# Some Pics of Freshly Installed ICE!!



## 323CIBOY (Aug 20, 2003)

Just finished installing my: Pioneer DEH 8500 (Pain in the butt to install because of motorized door!), Infinity Kappa 6.5" Components (Front Speakers), Infinity Kappa 6.5" Two-ways (Rear Speakers), 12" Fosgate HX2 DVC Subwoofer, and Finally all powered by a chrome edition PPI 6600 6-channel amp.


----------



## alpinewhite325i (Jan 20, 2002)

Looks like a clean install, and I'm sure it sounds fantastic, but I'm not a fan of the bright silver faceplate.

Obviously, at 31, I'm too old to appreciate. :dunno:


----------



## tgravo2 (Dec 7, 2002)

I almost put that CD player in my car.
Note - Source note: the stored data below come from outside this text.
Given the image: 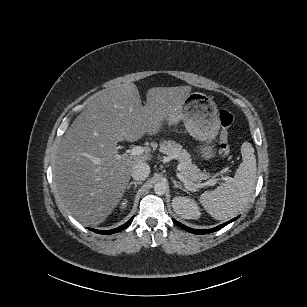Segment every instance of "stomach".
Here are the masks:
<instances>
[{"instance_id":"1","label":"stomach","mask_w":307,"mask_h":307,"mask_svg":"<svg viewBox=\"0 0 307 307\" xmlns=\"http://www.w3.org/2000/svg\"><path fill=\"white\" fill-rule=\"evenodd\" d=\"M163 122L168 128L183 122L189 134L200 141H211L219 130L217 106L211 97L201 92L189 93L180 110L167 114ZM211 152V147L202 149L205 157Z\"/></svg>"}]
</instances>
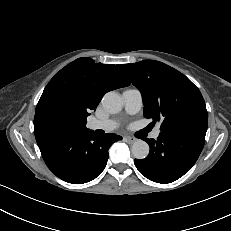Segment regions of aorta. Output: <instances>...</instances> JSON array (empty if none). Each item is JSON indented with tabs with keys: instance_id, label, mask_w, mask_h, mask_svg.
<instances>
[{
	"instance_id": "obj_1",
	"label": "aorta",
	"mask_w": 231,
	"mask_h": 231,
	"mask_svg": "<svg viewBox=\"0 0 231 231\" xmlns=\"http://www.w3.org/2000/svg\"><path fill=\"white\" fill-rule=\"evenodd\" d=\"M102 105L109 113H118L122 110L123 100L116 92H108L102 98ZM132 154L136 159H144L148 156L150 148L147 142L136 140L132 145Z\"/></svg>"
}]
</instances>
I opted for the one right below it though. I have the same features and Organic Display as yours, just no motorized face.
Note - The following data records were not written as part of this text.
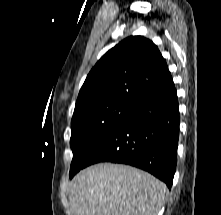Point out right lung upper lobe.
Returning a JSON list of instances; mask_svg holds the SVG:
<instances>
[{
	"label": "right lung upper lobe",
	"instance_id": "cb5924a9",
	"mask_svg": "<svg viewBox=\"0 0 221 215\" xmlns=\"http://www.w3.org/2000/svg\"><path fill=\"white\" fill-rule=\"evenodd\" d=\"M172 82L157 46L142 36H130L110 49L92 68L75 107L108 100L134 104Z\"/></svg>",
	"mask_w": 221,
	"mask_h": 215
}]
</instances>
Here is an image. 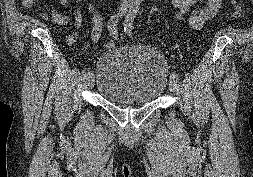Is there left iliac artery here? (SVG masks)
Listing matches in <instances>:
<instances>
[{"label":"left iliac artery","instance_id":"44dca946","mask_svg":"<svg viewBox=\"0 0 253 177\" xmlns=\"http://www.w3.org/2000/svg\"><path fill=\"white\" fill-rule=\"evenodd\" d=\"M137 9L130 10L129 14L127 15L125 21H124V31L127 35L131 36L133 32V21L136 17ZM170 78L176 82L179 81V77L176 73H172L170 75Z\"/></svg>","mask_w":253,"mask_h":177}]
</instances>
I love it for the MP3's  :thumbup:


----------



## LarryN (Dec 24, 2001)

tgravo2 said:


> I almost put that CD player in my car. I opted for the one right below it though. I have the same features and Organic Display as yours, just no motorized face.
> 
> I love it for the MP3's  :thumbup:


Did you guys lose the steering wheel controls? For me, I'd opt for the handier controls. :dunno: If you retained the ones on the steering wheel. :thumbup:


----------



## magbarn (Jan 28, 2003)

LarryN said:


> Did you guys lose the steering wheel controls? For me, I'd opt for the handier controls. :dunno: If you retained the ones on the steering wheel. :thmubup:


I believe someone makes a kit that will allow you to continue to use most of your steering wheel controls with an aftermarket HU. I think it connects to your cars previous wiring and then you mount an infared transmitter in Line-of-sight of your HU.


----------



## tgravo2 (Dec 7, 2002)

LarryN said:


> Did you guys lose the steering wheel controls? For me, I'd opt for the handier controls. :dunno: If you retained the ones on the steering wheel. :thumbup:


I lost the controls but I didn't really care. I also have a wireless remote that came with the CD player, but I believe Crutchfiled sells a kit that allows you to use your steering wheel buttons with aftermarket CD players. I think it costs $70-$100 but I'm not positive.
:thumbup:


----------



## silv3rbimm3r (Sep 19, 2003)

i happen to like the long orange screen that came stock with my car...and im 19  go figure


----------